If Locke was alive today, the conservatives in this country would crucify him. It is therefore no surprise to me that the hypocritical politicians who proudly wear a conservative label despise the idea of personal freedom, which of course implies freedom from them and from their controlling legalism. No force on this planet will ever be able to control my mind and my desire to sin or to follow God, to take or to save life, to steal or to give, and at last to hate or to love. Locke wisely argued against the Church having a controlling stake in the affairs of the government. Just as in our times, there were Christians in his time wishing to use the police and legal power of the government to inflict punishment on others for living in sin. Responding to these critics, Locke wrote:

“If the Gospel and the apostles may be credited, no man can be a Christian without charity and without that faith which works, not by force, but by love. Now, I appeal to the consciences of those that persecute, torment, destroy, and kill other men upon pretence of religion, whether they do it out of friendship and kindness towards them or no?

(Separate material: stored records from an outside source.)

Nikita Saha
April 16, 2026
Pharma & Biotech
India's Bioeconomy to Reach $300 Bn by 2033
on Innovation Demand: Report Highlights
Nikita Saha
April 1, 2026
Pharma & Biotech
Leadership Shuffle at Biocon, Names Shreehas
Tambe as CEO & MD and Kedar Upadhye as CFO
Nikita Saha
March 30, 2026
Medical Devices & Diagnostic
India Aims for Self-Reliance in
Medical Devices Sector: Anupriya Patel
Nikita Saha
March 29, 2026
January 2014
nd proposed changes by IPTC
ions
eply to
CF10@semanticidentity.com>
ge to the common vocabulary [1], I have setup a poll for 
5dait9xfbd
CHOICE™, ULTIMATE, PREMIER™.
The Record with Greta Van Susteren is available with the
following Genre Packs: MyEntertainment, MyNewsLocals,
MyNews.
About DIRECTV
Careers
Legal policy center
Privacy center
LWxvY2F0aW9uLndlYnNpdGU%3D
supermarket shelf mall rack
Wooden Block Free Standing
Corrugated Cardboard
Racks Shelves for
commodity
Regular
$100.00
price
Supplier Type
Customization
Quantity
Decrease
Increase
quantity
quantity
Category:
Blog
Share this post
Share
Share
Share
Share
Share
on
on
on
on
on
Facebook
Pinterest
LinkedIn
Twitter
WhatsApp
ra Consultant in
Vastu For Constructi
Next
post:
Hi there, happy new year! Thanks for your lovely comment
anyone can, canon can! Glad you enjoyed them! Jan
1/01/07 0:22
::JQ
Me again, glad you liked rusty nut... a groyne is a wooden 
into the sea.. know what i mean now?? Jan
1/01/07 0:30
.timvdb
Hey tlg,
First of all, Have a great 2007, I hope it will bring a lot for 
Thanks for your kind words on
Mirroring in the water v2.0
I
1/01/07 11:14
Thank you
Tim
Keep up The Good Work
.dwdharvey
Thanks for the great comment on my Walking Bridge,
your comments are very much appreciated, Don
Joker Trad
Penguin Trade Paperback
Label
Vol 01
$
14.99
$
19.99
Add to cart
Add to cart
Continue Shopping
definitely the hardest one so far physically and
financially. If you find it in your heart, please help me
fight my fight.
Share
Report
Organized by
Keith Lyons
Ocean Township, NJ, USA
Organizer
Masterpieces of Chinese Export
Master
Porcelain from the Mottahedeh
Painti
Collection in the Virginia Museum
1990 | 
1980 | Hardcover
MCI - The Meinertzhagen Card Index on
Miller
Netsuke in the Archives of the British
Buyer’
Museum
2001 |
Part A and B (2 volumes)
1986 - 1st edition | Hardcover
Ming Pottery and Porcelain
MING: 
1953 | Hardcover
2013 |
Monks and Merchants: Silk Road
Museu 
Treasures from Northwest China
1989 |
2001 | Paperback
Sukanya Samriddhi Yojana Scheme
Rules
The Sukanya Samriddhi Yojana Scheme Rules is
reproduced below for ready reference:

And I shall then indeed, and not until then, believe they do so, when I shall see those fiery zealots correcting, in the same manner, their friends and familiar acquaintance for the manifest sins they commit against the precepts of the Gospel; when I shall see them persecute with fire and sword the members of their own communion that are tainted with enormous vices and without amendment are in danger of eternal perdition; and when I shall see them thus express their love and desire of the salvation of their souls by the infliction of torments and exercise of all manner of cruelties. (A Letter Concerning Toleration, 1689)”

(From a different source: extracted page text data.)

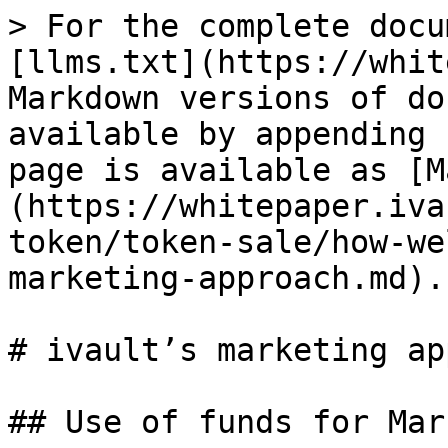
> For the complete docu
[llms.txt](https://whit
Markdown versions of do
available by appending 
page is available as [M
(https://whitepaper.iva
token/token-sale/how-we
marketing-approach.md).

# ivault’s marketing ap
## Use of funds for Mar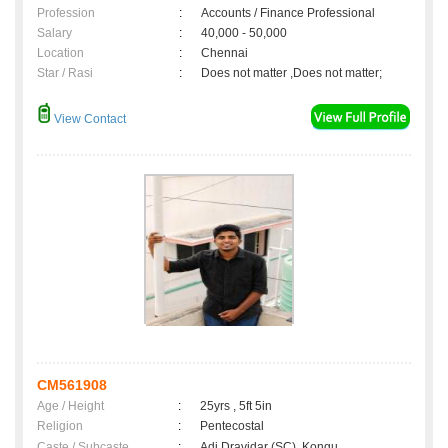
Profession
:
Accounts / Finance Professional
Salary
:
40,000 - 50,000
Location
:
Chennai
Star / Rasi
:
Does not matter ,Does not matter;
View Contact
CM561908
Age / Height
:
25yrs , 5ft 5in
Religion
:
Pentecostal
Caste / Subcaste
:
Adi Dravidar (SC), Kongu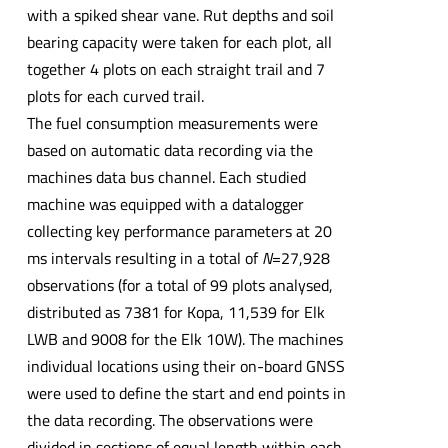
with a spiked shear vane. Rut depths and soil
bearing capacity were taken for each plot, all
together 4 plots on each straight trail and 7
plots for each curved trail.
The fuel consumption measurements were
based on automatic data recording via the
machines data bus channel. Each studied
machine was equipped with a datalogger
collecting key performance parameters at 20
ms intervals resulting in a total of
N
=27,928
observations (for a total of 99 plots analysed,
distributed as 7381 for Kopa, 11,539 for Elk
LWB and 9008 for the Elk 10W). The machines
individual locations using their on-board GNSS
were used to define the start and end points in
the data recording. The observations were
divided in sections of equal length within each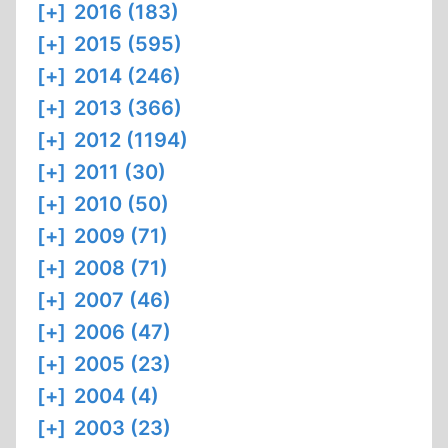
[+]
2016 (183)
[+]
2015 (595)
[+]
2014 (246)
[+]
2013 (366)
[+]
2012 (1194)
[+]
2011 (30)
[+]
2010 (50)
[+]
2009 (71)
[+]
2008 (71)
[+]
2007 (46)
[+]
2006 (47)
[+]
2005 (23)
[+]
2004 (4)
[+]
2003 (23)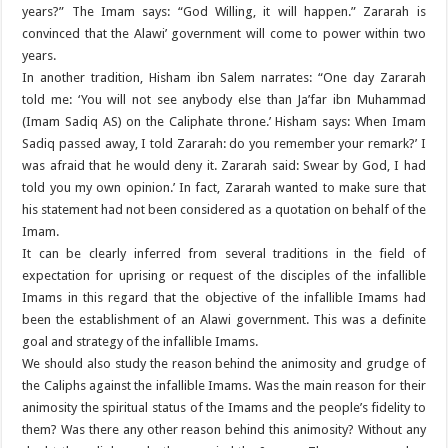
years?” The Imam says: “God Willing, it will happen.” Zararah is
convinced that the Alawi’ government will come to power within two
years.
In another tradition, Hisham ibn Salem narrates: “One day Zararah
told me: ‘You will not see anybody else than Ja’far ibn Muhammad
(Imam Sadiq AS) on the Caliphate throne.’ Hisham says: When Imam
Sadiq passed away, I told Zararah: do you remember your remark?’ I
was afraid that he would deny it. Zararah said: Swear by God, I had
told you my own opinion.’ In fact, Zararah wanted to make sure that
his statement had not been considered as a quotation on behalf of the
Imam.
It can be clearly inferred from several traditions in the field of
expectation for uprising or request of the disciples of the infallible
Imams in this regard that the objective of the infallible Imams had
been the establishment of an Alawi government. This was a definite
goal and strategy of the infallible Imams.
We should also study the reason behind the animosity and grudge of
the Caliphs against the infallible Imams. Was the main reason for their
animosity the spiritual status of the Imams and the people’s fidelity to
them? Was there any other reason behind this animosity? Without any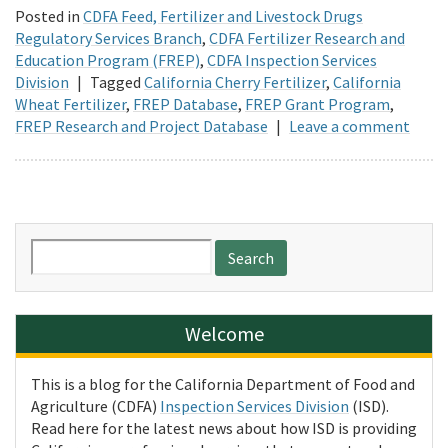
Posted in
CDFA Feed, Fertilizer and Livestock Drugs
Regulatory Services Branch
,
CDFA Fertilizer Research and
Education Program (FREP)
,
CDFA Inspection Services
Division
|
Tagged
California Cherry Fertilizer
,
California
Wheat Fertilizer
,
FREP Database
,
FREP Grant Program
,
FREP Research and Project Database
|
Leave a comment
Search
for:
Welcome
This is a blog for the California Department of Food and
Agriculture (CDFA)
Inspection Services Division
(ISD).
Read here for the latest news about how ISD is providing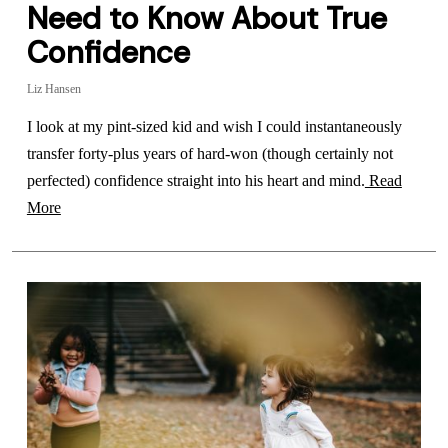
Need to Know About True
Confidence
Liz Hansen
I look at my pint-sized kid and wish I could instantaneously
transfer forty-plus years of hard-won (though certainly not
perfected) confidence straight into his heart and mind.
Read
More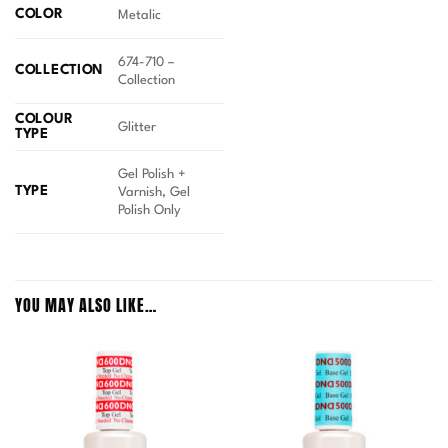
COLOR
Metalic
674-710 –
COLLECTION
Collection
COLOUR
Glitter
TYPE
Gel Polish +
TYPE
Varnish, Gel
Polish Only
YOU MAY ALSO LIKE…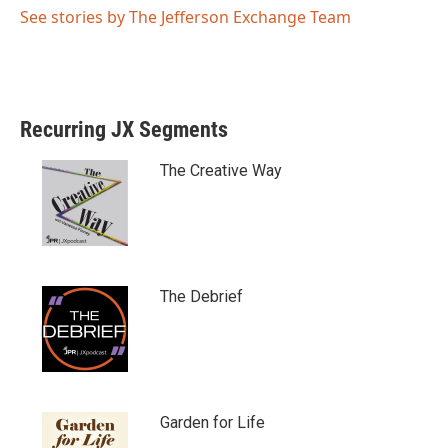
See stories by The Jefferson Exchange Team
Recurring JX Segments
The Creative Way
The Debrief
Garden for Life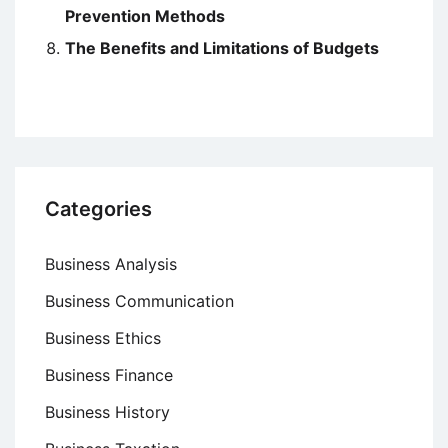
Prevention Methods
The Benefits and Limitations of Budgets
Categories
Business Analysis
Business Communication
Business Ethics
Business Finance
Business History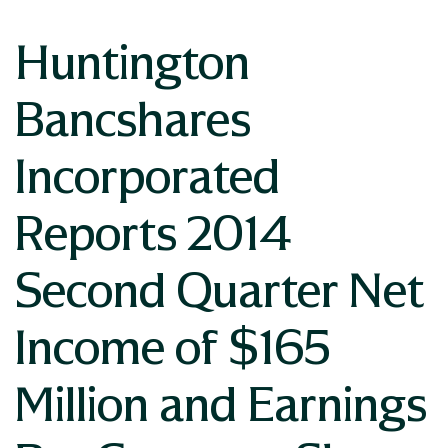
Huntington
Bancshares
Incorporated
Reports 2014
Second Quarter Net
Income of $165
Million and Earnings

Is there a more clear and a better understanding of “Let those without sin cast the first stone?” Hardly so; oh yes, those who wish to advance their legalistic agenda will deny Locke’s arguments at any cost. How dare we imply that the foundational philosophy of the United States of America would suggest anything OTHER than evangelical rule and authority? Could anyone even conceive that Locke would argue in favor of tolerating Muslims, Catholics and even aghh…Atheists! And as if that is not enough, could anyone conceive that Locke was actually arguing in favor of separating the Church and the State? He writes:

“But this being not a proper place to inquire into the marks of the true church, I will only mind those that contend so earnestly for the decrees of their own society, and that cry out continually, “The Church! the Church!” with as much noise, and perhaps upon the same principle, as the Ephesian silversmiths did for their Diana; this, I say, I desire to mind them of, that the Gospel frequently declares that the true disciples of Christ must suffer persecution; but that the Church of Christ should persecute others, and force others by fire and sword to embrace her faith and doctrine, I could never yet find in any of the books of the New Testament. (A Letter Concerning Toleration, 1689)

But enough of Locke now; my personal experience is enough to show why laws never solve problems of the heart. My friend Virgil and I never made it to Hungary. The speeding train that came within one mile of the border, out of which we wanted to jump, was going much faster that expected. At least, in our zeal, we had enough sense to not kill ourselves by jumping out of a speeding train, and it was a good decision in the end anyways. Later we learned that the border was heavily patrolled by guards armed with AK-47s and equipped with nigh-vision goggles under orders to shoot anything that moves. Two months later, the people of Romania revolted and ripped Communism out of power. This is one instance when it was good not to finish something I started, but I still feel my father’s stinging words greeting me when I went back home: “If you went all the way there, why didn’t you try to go ahead and cross?